In conclusion, TMAO levels contribute to risk prediction models for in-hospital mortality, associate with poor prognosis at 1 year and strongly associate with renal dysfunction in patients with AHF. A larger, multicentre validation cohort with extended clinical data would provide additional information and strengthen the understanding for the prognostic use of TMAO following admission with AHF.
What is already known on this subject?
Elevated levels of trimethylamine N-oxide (TMAO), a gut-derived metabolite, have shown association with cardiovascular disease and report poor survival statistics in stable heart failure patients.

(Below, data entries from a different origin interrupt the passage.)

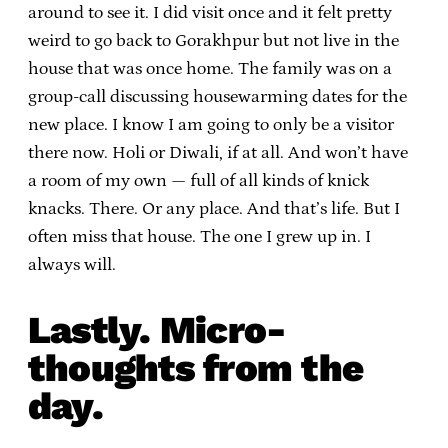
around to see it. I did visit once and it felt pretty
weird to go back to Gorakhpur but not live in the
house that was once home. The family was on a
group-call discussing housewarming dates for the
new place. I know I am going to only be a visitor
there now. Holi or Diwali, if at all. And won’t have
a room of my own — full of all kinds of knick
knacks. There. Or any place. And that’s life. But I
often miss that house. The one I grew up in. I
always will.
Lastly. Micro-
thoughts from the
day.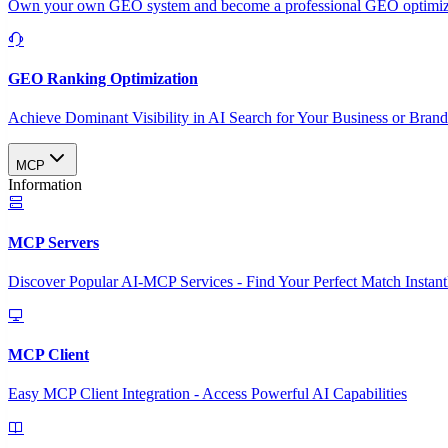
Own your own GEO system and become a professional GEO optimizat
GEO Ranking Optimization
Achieve Dominant Visibility in AI Search for Your Business or Bran
MCP
Information
MCP Servers
Discover Popular AI-MCP Services - Find Your Perfect Match Instant
MCP Client
Easy MCP Client Integration - Access Powerful AI Capabilities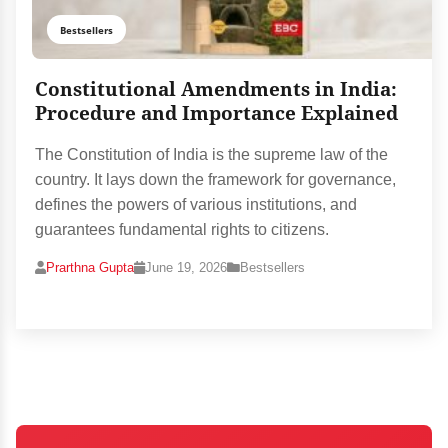
Bestsellers
Constitutional Amendments in India:
Procedure and Importance Explained
The Constitution of India is the supreme law of the
country. It lays down the framework for governance,
defines the powers of various institutions, and
guarantees fundamental rights to citizens.
Prarthna Gupta
June 19, 2026
Bestsellers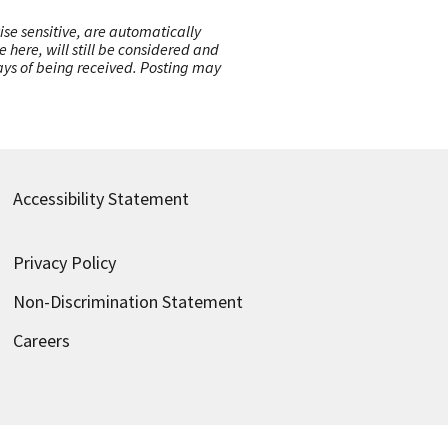
ise sensitive, are automatically
here, will still be considered and
 days of being received. Posting may
Accessibility Statement
Privacy Policy
Non-Discrimination Statement
Careers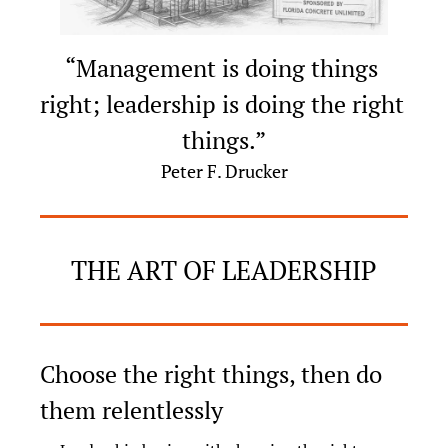
“Management is doing things 
right; leadership is doing the right 
things.”
Peter F. Drucker
THE ART OF LEADERSHIP
Choose the right things, then do 
them relentlessly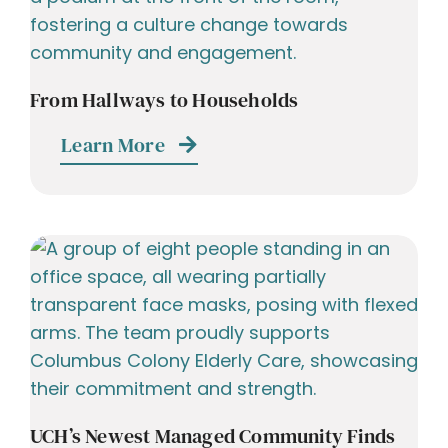
From Hallways to Households
Learn More
UCH’s Newest Managed Community Finds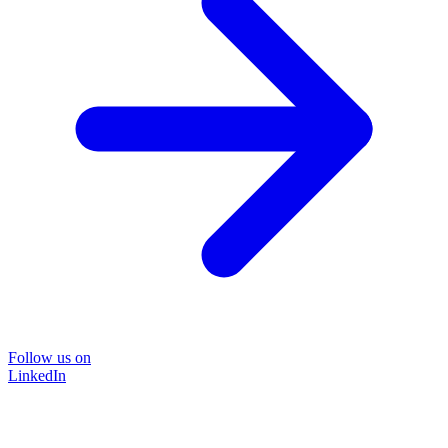
Follow us on
LinkedIn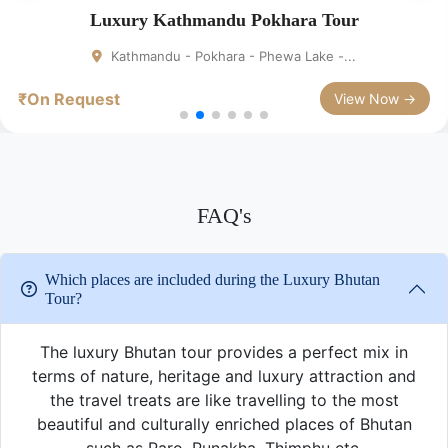
Luxury Kathmandu Pokhara Tour
Kathmandu - Pokhara - Phewa Lake -...
₹On Request
View Now →
FAQ's
Which places are included during the Luxury Bhutan
Tour?
The luxury Bhutan tour provides a perfect mix in
terms of nature, heritage and luxury attraction and
the travel treats are like travelling to the most
beautiful and culturally enriched places of Bhutan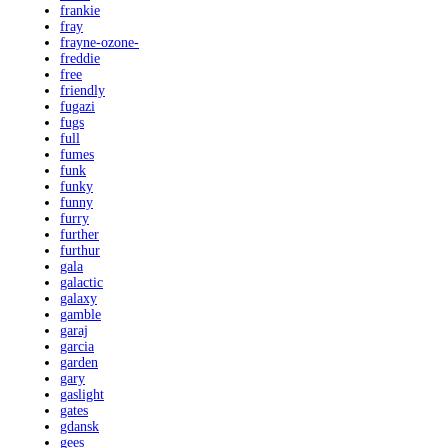
frankie
fray
frayne-ozone-
freddie
free
friendly
fugazi
fugs
full
fumes
funk
funky
funny
furry
further
furthur
gala
galactic
galaxy
gamble
garaj
garcia
garden
gary
gaslight
gates
gdansk
gees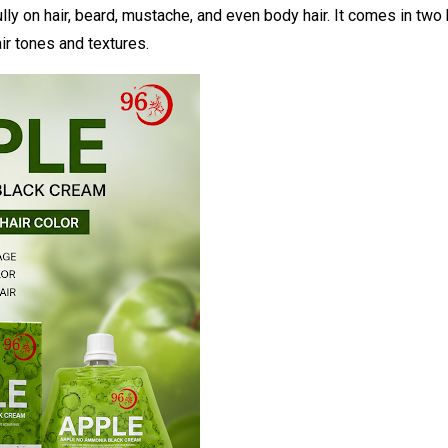
y on hair, beard, mustache, and even body hair. It comes in two
ir tones and textures.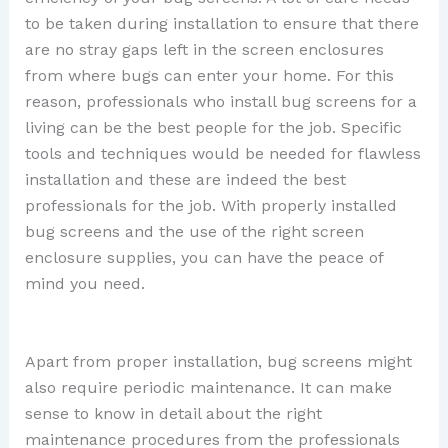
to be taken during installation to ensure that there
are no stray gaps left in the screen enclosures
from where bugs can enter your home. For this
reason, professionals who install bug screens for a
living can be the best people for the job. Specific
tools and techniques would be needed for flawless
installation and these are indeed the best
professionals for the job. With properly installed
bug screens and the use of the right screen
enclosure supplies, you can have the peace of
mind you need.
Apart from proper installation, bug screens might
also require periodic maintenance. It can make
sense to know in detail about the right
maintenance procedures from the professionals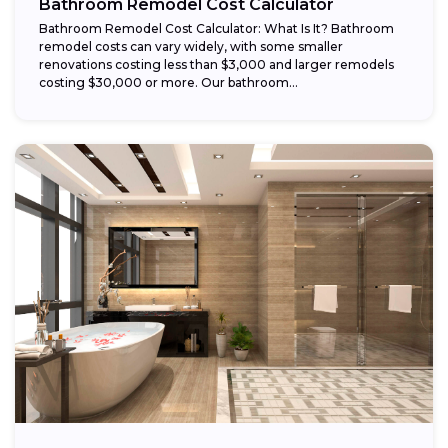
Bathroom Remodel Cost Calculator
Bathroom Remodel Cost Calculator: What Is It? Bathroom
remodel costs can vary widely, with some smaller
renovations costing less than $3,000 and larger remodels
costing $30,000 or more. Our bathroom...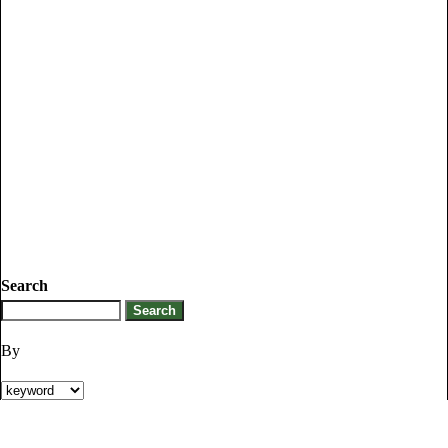
Search
By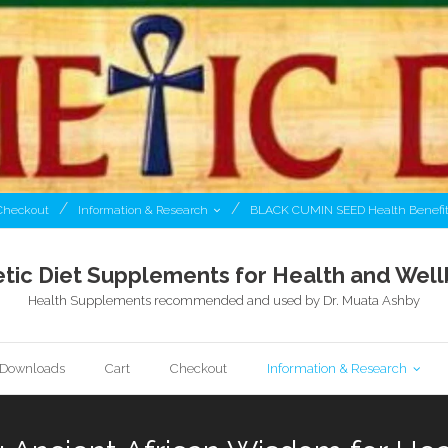
Checkout
Information & Research
BLACK CUMIN SEED Health Benefi
tic Diet Supplements for Health and Well
Health Supplements recommended and used by Dr. Muata Ashby
l Downloads
Cart
Checkout
Information & Research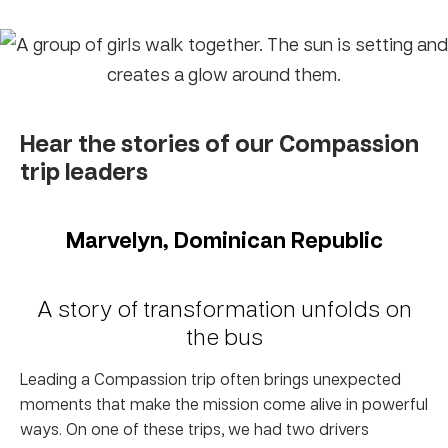
Hear the stories of our Compassion
trip leaders
Marvelyn, Dominican Republic
A story of transformation unfolds on
the bus
Leading a Compassion trip often brings unexpected
moments that make the mission come alive in powerful
ways. On one of these trips, we had two drivers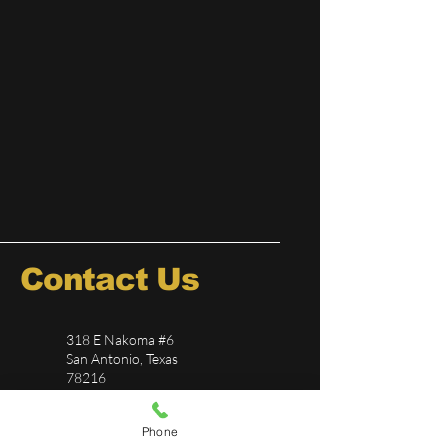
Contact Us
318 E Nakoma #6
San Antonio, Texas
78216
726-244-5696
Phone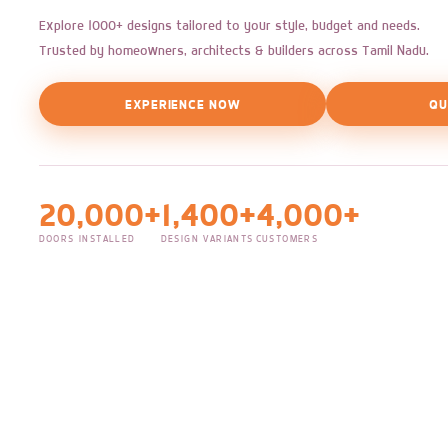
Explore 1000+ designs tailored to your style, budget and needs.
Trusted by homeowners, architects & builders across Tamil Nadu.
EXPERIENCE NOW
QU
20,000+
1,400+
4,000+
DOORS INSTALLED
DESIGN VARIANTS
CUSTOMERS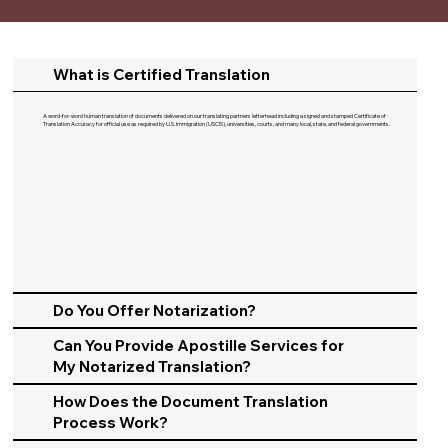
What is Certified Translation
A word-for-word human translation of documents delivered on our translating partners letterhead including a signed and stamped Certificate of
Translation Accuracy for official use as required by U.S. Immigration (USCIS), universities, courts, and many local, state, and federal governments.​
Do You Offer Notarization?
Can You Provide Apostille Services for
My Notarized Translation?
How Does the Document Translation
Process Work?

What might this study add?
TMAO contributes to risk prediction of in-hospital mortality in acute heart failure (AHF) when combined with current clinical risk scores that include adjustment for renal function (OR ≥1.13, p≤0.014). Reclassification analyses reported an improvement for the combination of TMAO with clinical risk scores by down-classifying those who survived the hospital admission period (net reclassification index ≥26.1, p≤0.033).
How might this impact on clinical practice?
As routine clinical measurements expand and gut-derived metabolites are being considered as potential biomarkers, we report that measurements of TMAO for AHF admissions may benefit clinicians when categorising patients for short-term risk of serious adverse events.